Sound is a wave in the air. As any wave it has an amplitude and a frequency. The amplitude controls the loudness and the frequency controls the pitch.

People perceive higher frequency sounds easier than low frequency sounds. So even though the apmlitude is higher that doesn't mean necessarily that the sounds is louder - it also depends on the frequency.

Low frequency sound is also less directional, it's hard to figure out where exactly it's coming from.

Sound frequency is measured in Hertz (Hz). Humans can hear frequencies roughly between 20 Hz and 20k Hz.

Uncompressed Sound =

There are various ways of representing waves digitally. Usually the choice is to represent a wave digitally is as a sinus formula with some parameters.

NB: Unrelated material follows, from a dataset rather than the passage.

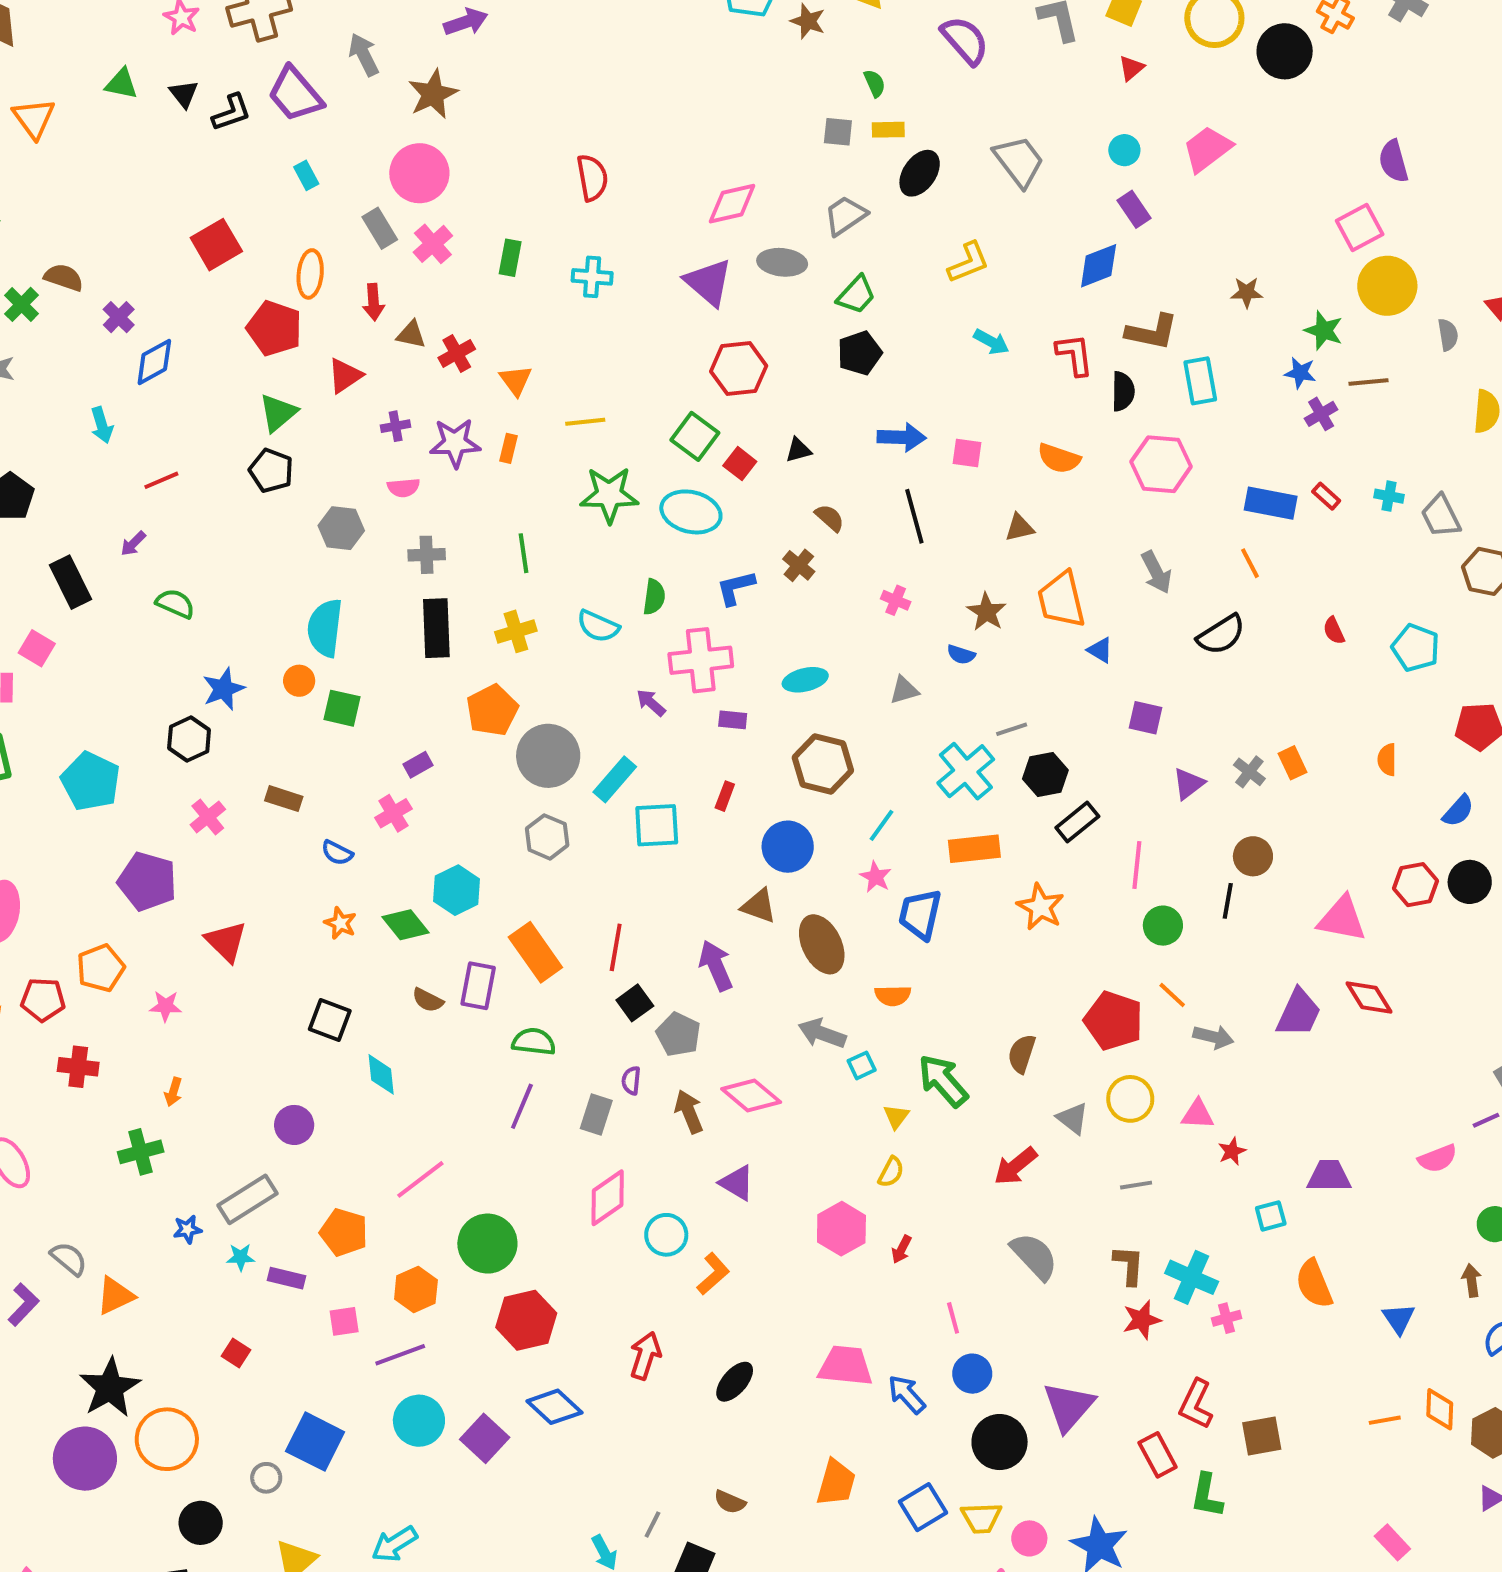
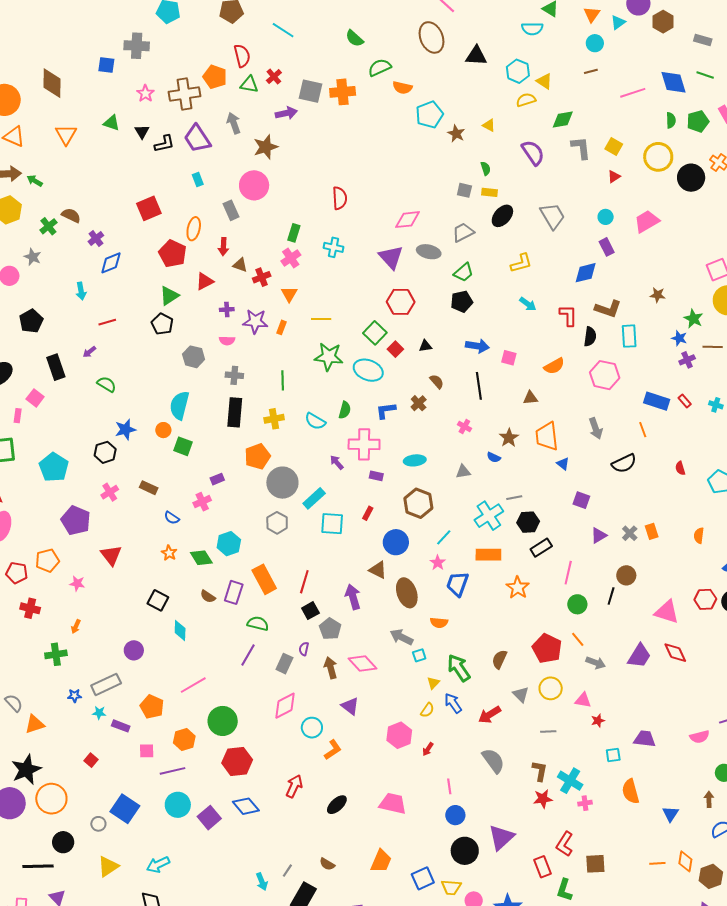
pink cross: (433, 244) -> (291, 258), moved
orange semicircle: (1059, 458) -> (554, 366), turned -55
blue arrow: (907, 1394) -> (453, 703), moved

This doesn't work very well for sound waves because there are so many changes to the wave in each second.

The choice in an audio CD is to "sample" the wave repeatedly and record each sample as a number. An audio CD and a typical uncompressed digital audio file stores 44100 records for each second of audio.

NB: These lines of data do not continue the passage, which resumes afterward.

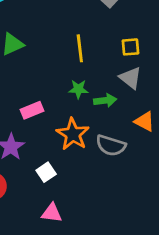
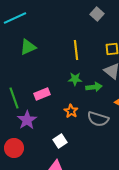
orange star: (73, 134) -> (71, 111), size x0.6
white square: (46, 172) -> (60, 141), moved

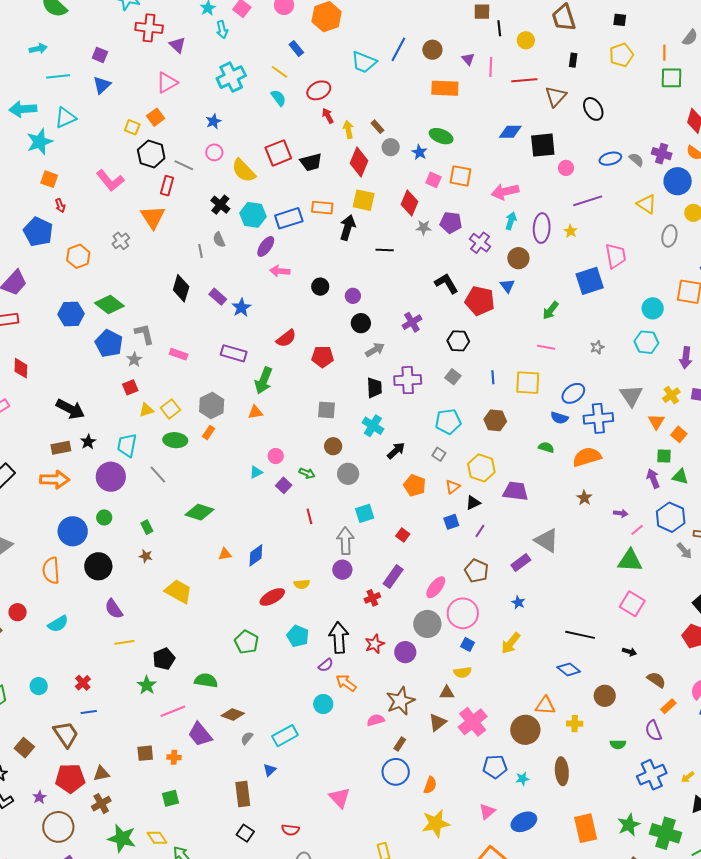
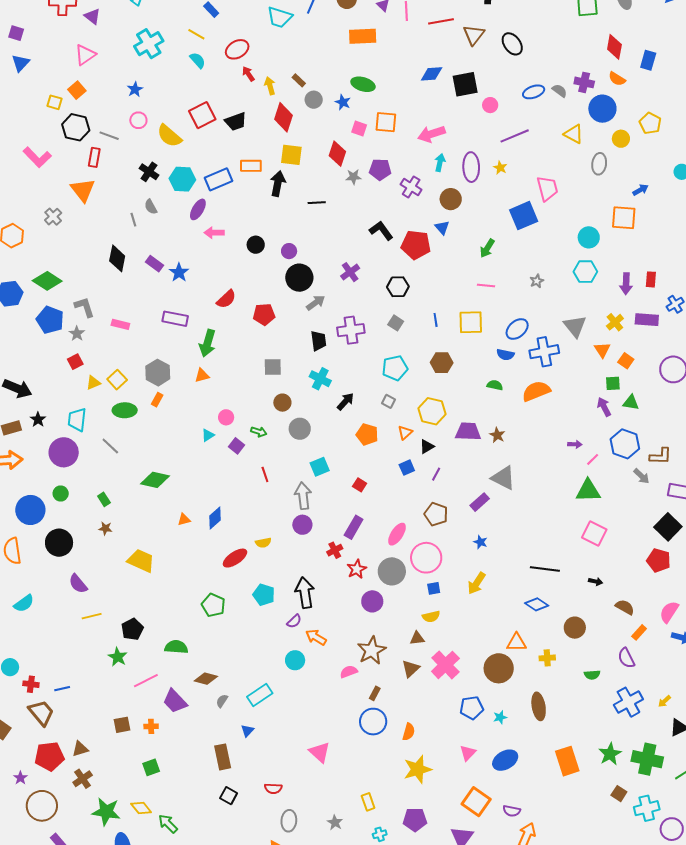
black circle: (361, 323) -> (299, 278), size x1.4
brown star: (584, 498) -> (497, 435), moved
red star: (375, 644) -> (357, 569), moved
blue square: (468, 645) -> (434, 588), turned -32
red cross: (83, 683) -> (31, 684), moved, turned -35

The number of samples per second is also measured in Hz, so the 44100 above is typically represented as 44.1kHz. This measurement is not related to the frequency/pitch of the sound even though it's the same unit.

44.1kHz was chosen for raw audio because people cannot hear better than half that frequency, thus cannot tell that the reconstructed wave is different from the original. Some claim that they can distinguish a live performance from an Audio CD playback but even such claims are rare.